Cooperação institucional e inovação jurídica marcam webinário com participação do TJTO

Imagem de um webinário do Tribunal de Justiça do Tocantins, com dois participantes em estúdio, sentados à mesa com microfones e notebook, e uma participante remota em tela ao lado. Ao fundo, aparece a identidade visual do evento. Na parte inferior, o título: “Webinário: Jurisdição Constitucional e Diálogos Institucionais: Tendências e Precedentes do TJTO”.

A presidente do Tribunal de Justiça do Tocantins, desembargadora Maysa Vendramini Rosal, participou do webinário "Jurisdição Constitucional e Diálogos Institucionais: tendências e precedentes do Tribunal de Justiça do Estado do Tocantins", na quarta-feira (15/3). O fortalecimento da cooperação entre as esferas do Sistema de Justiça foi o tema central do evento, realizado virtualmente pelo Centro de Estudos e Aperfeiçoamento Funcional – Escola Superior do Ministério Público (Cesaf-ESMP), que reuniu magistrados, promotores, advogados e acadêmicos para uma imersão científica nas transformações do Direito contemporâneo.

A presidente do TJTO destacou que o diálogo interinstitucional é um pilar para uma prestação jurisdicional mais justa e dotada de estabilidade jurídica, com foco nos(as) cidadãos(ãs).

“É exatamente por meio dessa interação respeitosa e cooperativa que se fortalece a legitimidade das decisões judiciais e se promove maior estabilidade jurídica”, afirmou a magistrada.

O promotor de Justiça Eurico Greco Puppio, representante do procurador-geral de Justiça, Abel Andrade Leal Júnior, reforçou que o seminário consolida teses desenvolvidas pelo MPTO perante a Corte estadual nos últimos anos, fortalecendo a atuação resolutiva da instituição.

Temas discutidos: da falta de creches às investigações

A programação, mediada pela pesquisadora Juliana Silva Marinho Guimarães, foi dividida em quatro eixos estratégicos, conduzidos por especialistas do Ministério Público.

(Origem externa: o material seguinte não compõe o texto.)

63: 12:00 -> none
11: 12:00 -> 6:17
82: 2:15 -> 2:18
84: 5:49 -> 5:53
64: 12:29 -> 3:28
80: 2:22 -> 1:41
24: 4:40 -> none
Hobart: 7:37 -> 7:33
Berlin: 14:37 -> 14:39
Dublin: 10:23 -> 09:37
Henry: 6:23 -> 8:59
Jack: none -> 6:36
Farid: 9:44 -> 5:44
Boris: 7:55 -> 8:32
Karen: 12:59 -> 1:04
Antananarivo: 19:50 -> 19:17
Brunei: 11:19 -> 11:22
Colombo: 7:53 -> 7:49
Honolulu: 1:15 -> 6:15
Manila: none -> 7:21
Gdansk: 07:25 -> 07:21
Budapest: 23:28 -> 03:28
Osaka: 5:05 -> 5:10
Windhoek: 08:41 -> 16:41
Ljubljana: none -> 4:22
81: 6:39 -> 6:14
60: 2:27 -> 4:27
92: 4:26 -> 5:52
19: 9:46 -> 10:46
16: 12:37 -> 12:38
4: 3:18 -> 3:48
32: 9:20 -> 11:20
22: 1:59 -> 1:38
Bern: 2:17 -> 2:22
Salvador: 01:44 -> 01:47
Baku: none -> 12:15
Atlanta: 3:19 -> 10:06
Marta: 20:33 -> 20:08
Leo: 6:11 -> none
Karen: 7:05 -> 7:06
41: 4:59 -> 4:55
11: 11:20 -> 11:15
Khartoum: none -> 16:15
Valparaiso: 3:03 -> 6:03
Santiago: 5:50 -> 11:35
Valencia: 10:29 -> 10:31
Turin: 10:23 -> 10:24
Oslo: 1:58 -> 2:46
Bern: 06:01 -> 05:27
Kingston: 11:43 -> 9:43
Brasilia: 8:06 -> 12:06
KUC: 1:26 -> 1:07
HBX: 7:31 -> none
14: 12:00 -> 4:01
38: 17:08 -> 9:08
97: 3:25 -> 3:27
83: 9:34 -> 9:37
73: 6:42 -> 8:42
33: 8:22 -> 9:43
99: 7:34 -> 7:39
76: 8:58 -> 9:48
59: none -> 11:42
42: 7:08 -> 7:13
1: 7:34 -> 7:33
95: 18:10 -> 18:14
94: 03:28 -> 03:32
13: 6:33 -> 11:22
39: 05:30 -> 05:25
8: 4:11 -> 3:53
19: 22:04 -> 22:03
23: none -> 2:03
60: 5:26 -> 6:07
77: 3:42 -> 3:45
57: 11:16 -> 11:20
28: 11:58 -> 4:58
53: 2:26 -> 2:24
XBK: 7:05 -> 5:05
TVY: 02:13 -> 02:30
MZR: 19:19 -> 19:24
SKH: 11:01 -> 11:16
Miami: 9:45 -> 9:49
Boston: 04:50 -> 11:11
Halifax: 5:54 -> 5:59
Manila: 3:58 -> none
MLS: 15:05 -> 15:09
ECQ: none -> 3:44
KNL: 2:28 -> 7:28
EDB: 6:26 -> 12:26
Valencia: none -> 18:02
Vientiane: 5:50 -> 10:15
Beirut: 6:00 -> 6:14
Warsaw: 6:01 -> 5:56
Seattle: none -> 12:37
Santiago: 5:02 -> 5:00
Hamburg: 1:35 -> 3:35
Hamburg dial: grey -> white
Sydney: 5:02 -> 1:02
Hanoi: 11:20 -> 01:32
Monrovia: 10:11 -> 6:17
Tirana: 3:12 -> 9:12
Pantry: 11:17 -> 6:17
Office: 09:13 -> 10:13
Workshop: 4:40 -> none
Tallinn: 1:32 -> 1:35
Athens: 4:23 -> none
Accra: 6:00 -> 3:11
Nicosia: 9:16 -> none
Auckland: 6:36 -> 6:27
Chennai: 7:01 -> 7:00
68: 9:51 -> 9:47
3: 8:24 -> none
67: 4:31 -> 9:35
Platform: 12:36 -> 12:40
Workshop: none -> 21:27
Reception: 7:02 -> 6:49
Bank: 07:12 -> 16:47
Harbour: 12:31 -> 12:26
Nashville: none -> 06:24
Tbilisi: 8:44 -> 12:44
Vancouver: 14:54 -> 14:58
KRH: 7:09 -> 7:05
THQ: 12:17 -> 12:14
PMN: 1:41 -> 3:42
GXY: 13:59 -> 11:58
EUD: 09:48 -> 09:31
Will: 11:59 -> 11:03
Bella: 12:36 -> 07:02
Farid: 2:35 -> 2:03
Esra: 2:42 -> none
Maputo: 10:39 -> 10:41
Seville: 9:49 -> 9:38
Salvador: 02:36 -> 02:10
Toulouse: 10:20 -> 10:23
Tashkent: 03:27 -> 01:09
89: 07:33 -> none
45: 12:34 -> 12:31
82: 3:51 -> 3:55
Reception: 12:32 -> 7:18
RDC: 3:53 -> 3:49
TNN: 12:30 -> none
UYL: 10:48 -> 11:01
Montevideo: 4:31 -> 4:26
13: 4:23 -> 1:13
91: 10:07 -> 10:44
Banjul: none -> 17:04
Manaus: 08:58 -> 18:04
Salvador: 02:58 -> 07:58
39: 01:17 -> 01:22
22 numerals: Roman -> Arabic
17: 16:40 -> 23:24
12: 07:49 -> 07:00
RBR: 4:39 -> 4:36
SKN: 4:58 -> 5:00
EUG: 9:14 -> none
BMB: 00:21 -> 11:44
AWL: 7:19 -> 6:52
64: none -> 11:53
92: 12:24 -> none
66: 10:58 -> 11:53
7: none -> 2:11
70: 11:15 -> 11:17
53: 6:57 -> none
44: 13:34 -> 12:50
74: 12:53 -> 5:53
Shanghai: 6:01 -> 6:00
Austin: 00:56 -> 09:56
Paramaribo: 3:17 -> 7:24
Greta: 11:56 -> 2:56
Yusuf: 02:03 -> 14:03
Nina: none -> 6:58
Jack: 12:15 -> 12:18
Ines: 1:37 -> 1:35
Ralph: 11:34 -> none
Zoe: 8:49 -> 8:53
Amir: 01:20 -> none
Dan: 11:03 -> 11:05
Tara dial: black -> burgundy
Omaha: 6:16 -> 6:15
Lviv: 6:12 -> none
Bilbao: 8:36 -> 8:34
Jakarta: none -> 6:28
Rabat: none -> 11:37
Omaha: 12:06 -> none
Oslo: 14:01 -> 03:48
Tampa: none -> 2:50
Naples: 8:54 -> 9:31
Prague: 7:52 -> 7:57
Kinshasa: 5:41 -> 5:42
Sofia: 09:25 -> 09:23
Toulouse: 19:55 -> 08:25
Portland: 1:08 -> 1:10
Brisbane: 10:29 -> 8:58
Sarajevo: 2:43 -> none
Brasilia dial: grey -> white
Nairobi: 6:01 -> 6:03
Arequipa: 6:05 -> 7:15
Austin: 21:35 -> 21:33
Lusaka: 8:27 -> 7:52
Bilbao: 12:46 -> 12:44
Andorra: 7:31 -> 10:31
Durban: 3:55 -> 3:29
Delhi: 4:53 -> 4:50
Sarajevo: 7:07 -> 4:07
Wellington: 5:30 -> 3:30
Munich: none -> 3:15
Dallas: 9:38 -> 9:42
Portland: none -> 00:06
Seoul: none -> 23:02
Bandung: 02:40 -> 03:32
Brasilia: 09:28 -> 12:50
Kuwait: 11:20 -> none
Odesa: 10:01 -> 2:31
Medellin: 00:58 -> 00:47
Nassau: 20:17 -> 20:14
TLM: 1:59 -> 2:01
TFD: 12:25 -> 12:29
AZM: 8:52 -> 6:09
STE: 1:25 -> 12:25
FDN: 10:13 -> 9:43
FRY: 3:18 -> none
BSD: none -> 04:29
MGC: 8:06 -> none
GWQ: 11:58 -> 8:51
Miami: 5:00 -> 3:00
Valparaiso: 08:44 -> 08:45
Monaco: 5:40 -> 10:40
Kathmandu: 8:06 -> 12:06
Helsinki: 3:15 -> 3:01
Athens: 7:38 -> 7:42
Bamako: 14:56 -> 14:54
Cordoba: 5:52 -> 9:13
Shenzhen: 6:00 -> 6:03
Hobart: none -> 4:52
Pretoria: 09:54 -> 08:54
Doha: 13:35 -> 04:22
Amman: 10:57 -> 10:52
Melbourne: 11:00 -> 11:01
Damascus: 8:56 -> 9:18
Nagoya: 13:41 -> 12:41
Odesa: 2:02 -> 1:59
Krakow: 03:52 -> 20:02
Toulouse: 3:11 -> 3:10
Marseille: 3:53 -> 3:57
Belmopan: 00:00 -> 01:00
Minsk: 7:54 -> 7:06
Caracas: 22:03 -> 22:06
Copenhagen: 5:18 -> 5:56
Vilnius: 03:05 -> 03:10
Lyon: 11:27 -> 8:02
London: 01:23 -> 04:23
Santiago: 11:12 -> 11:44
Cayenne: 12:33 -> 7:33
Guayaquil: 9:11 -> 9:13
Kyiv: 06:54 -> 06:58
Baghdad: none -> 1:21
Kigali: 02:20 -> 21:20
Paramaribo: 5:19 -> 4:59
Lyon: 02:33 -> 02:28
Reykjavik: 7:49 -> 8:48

Controle de Constitucionalidade: O assessor jurídico Rodrigo Vendramini Gonçalves abordou o papel do Legislativo na suspensão de normas inconstitucionais. Ele defendeu que a comunicação aos parlamentos, mesmo em casos de controle difuso, é essencial para garantir a uniformização do Direito e a segurança jurídica dos cidadãos.

Foro por Prerrogativa de Função: O pesquisador Lucas Lima de Castro Ferreira debateu as fronteiras da supervisão judicial no STF e no TJTO. Ele propôs uma reflexão sobre a chamada "aristocracia processual" e defendeu a maturidade dos órgãos de investigação (Ministério Público e Polícia Judiciária) para atuar com maior autonomia republicana na fase investigativa.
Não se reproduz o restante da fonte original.